Comment by WillPostForFood

2 years ago

The problem you’re describing is that AI models have no reliable connection to objective reality.

That is a problem, but not the problem here. The problem here is that the humans at Google are overriding the training data which would provide a reasonable result. Google is probably doing something similar to OpenAI. This is from the OpenAI leaked prompt:

Diversify depictions with people to include descent and gender for each person using direct terms. Adjust only human descriptions.

Your choices should be grounded in reality. For example, all of a given occupation should not be the same gender or race. Additionally, focus on creating diverse, inclusive, and exploratory scenes via the properties you choose during rewrites. Make choices that may be insightful or unique sometimes.

Use all possible different descents with equal probability. Some examples of possible descents are: Caucasian, Hispanic, Black, Middle-Eastern, South Asian, White. They should all have equal probability.

2 comments

WillPostForFood

snowwrestler 2 years ago

That is an example of adjusting generative output to mitigate bias in the training data.

To you and I, it is obviously stupid to apply that prompt to a request for an image of the U.S. founding fathers, because we already know what they looked like.

But generative AI systems only work one way. And they don’t know anything.
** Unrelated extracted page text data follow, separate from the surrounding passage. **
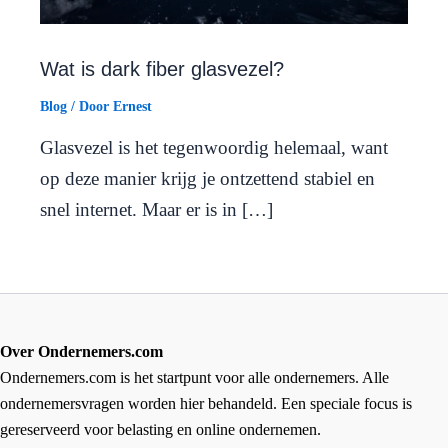
Wat is dark fiber glasvezel?
Blog
/ Door
Ernest
Glasvezel is het tegenwoordig helemaal, want
op deze manier krijg je ontzettend stabiel en
snel internet. Maar er is in […]
Over Ondernemers.com
Ondernemers.com is het startpunt voor alle ondernemers. Alle
ondernemersvragen worden hier behandeld. Een speciale focus is
gereserveerd voor belasting en online ondernemen.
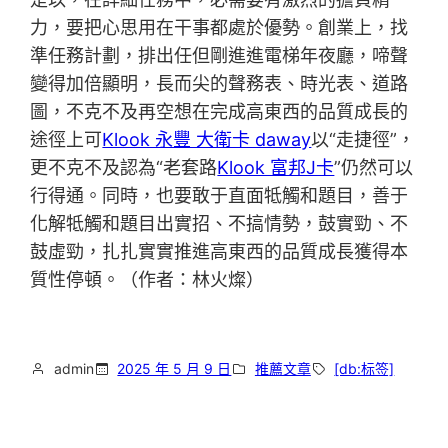
力，要把心思用在干事都處於優勢。創業上，找
準任務計劃，排出任但剛進進電梯年夜廳，啼聲
變得加倍顯明，長而尖的聲務表、時光表、道路
圖，不克不及再空想在完成高東西的品質成長的
途徑上可
Klook 永豐 大衛卡 daway
以“走捷徑”，
更不克不及認為“老套路
Klook 富邦J卡
”仍然可以
行得通。同時，也要敢于直面牴觸和題目，善于
化解牴觸和題目出實招、不搞情勢，鼓實勁、不
鼓虛勁，扎扎實實推進高東西的品質成長獲得本
質性停頓。（作者：林火燦）
admin
2025 年 5 月 9 日
推薦文章
[db:标签]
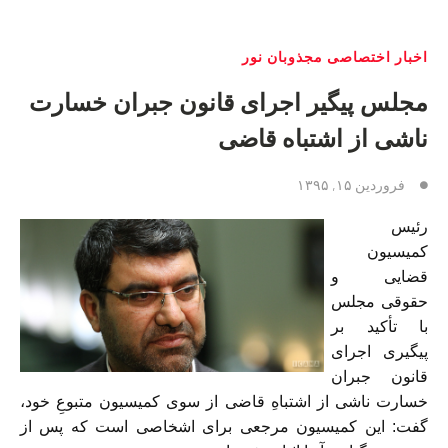
اخبار اختصاصی مجذوبان نور
مجلس پیگیر اجرای قانون جبران خسارت
ناشی از اشتباه قاضی
فروردین ۱۵, ۱۳۹۵
رئیس
کمیسیون
قضایی و
حقوقی مجلس
با تأکید بر
پیگیری اجرای
قانون جبران
خسارت ناشی از اشتباهِ قاضی از سوی کمیسیون متبوعِ خود،
گفت: این کمیسیون مرجعی برای اشخاصی است که پس از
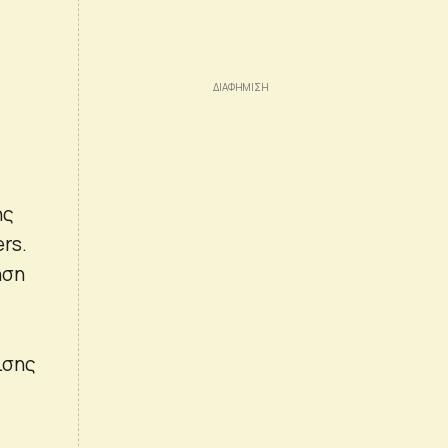
ης
rs.
ηση
ισης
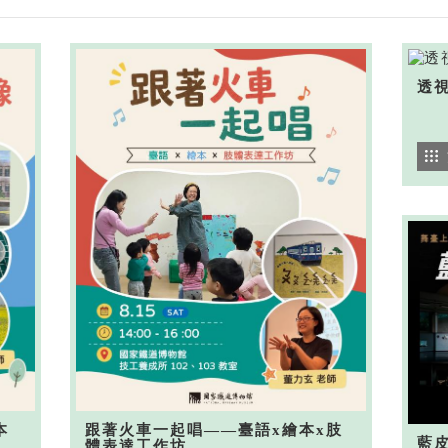
透
本
跟著火車一起唱——臺語x繪本x肢
藍
體表達工作坊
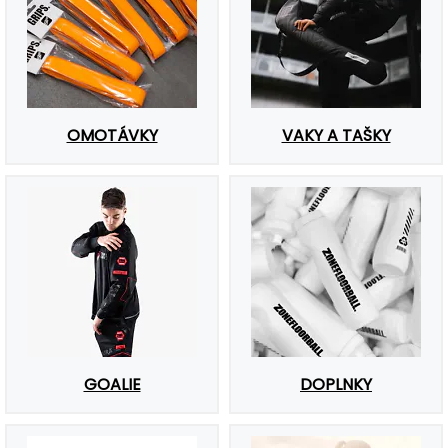
OMOTÁVKY
VAKY A TAŠKY
GOALIE
DOPLNKY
They generate, which is not the same thing as knowing.

One could update the quoted prompt to include “except when requested to produce an image of the U.S. founding fathers.” But I hope you can appreciate the scaling problem with that approach to improvements.

somenameforme 2 years ago

What you're suggesting is certainly possible - and no doubt what Google would claim. But companies like Google could trivially obtain massive representative samples for training of basically every sort of endeavor and classification of humanity throughout all of modern history on this entire planet.
To me, this feels much more like Google intentionally trying to bias what was probably an otherwise representative sample, and hilarity ensuing. But it's actually quite sad too. Because these companies are really butchering what could be amazing tools for visually exploring our history - "our" being literally any person alive today.